=== Task requirements ===
Print, from the listing below, the lines starting at the line containing "Стрельне из-за нарушений" and ending at the line containing "07.08.2026 09:16", exactly as they stand, and print nothing else.

--

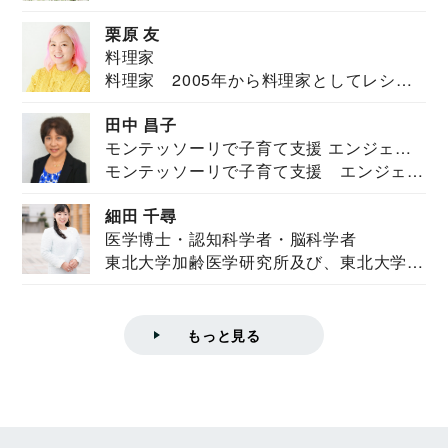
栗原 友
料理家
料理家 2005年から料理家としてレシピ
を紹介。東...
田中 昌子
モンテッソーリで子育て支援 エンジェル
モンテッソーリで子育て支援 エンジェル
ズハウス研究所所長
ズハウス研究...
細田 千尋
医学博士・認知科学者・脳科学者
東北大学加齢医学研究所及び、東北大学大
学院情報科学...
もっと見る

--

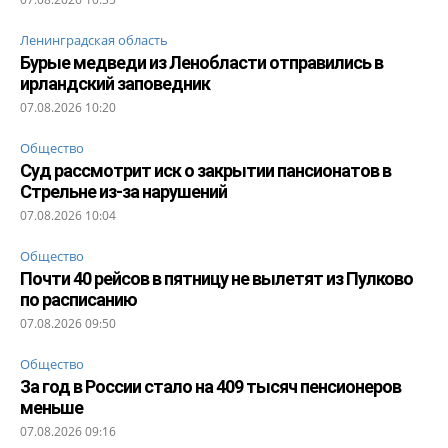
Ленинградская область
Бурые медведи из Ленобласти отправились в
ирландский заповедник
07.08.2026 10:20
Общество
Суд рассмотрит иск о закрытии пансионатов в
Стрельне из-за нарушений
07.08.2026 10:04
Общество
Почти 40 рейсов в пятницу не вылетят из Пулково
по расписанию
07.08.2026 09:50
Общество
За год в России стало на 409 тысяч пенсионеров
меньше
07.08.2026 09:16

--

=== The completed task ===
Стрельне из-за нарушений
07.08.2026 10:04
Общество
Почти 40 рейсов в пятницу не вылетят из Пулково
по расписанию
07.08.2026 09:50
Общество
За год в России стало на 409 тысяч пенсионеров
меньше
07.08.2026 09:16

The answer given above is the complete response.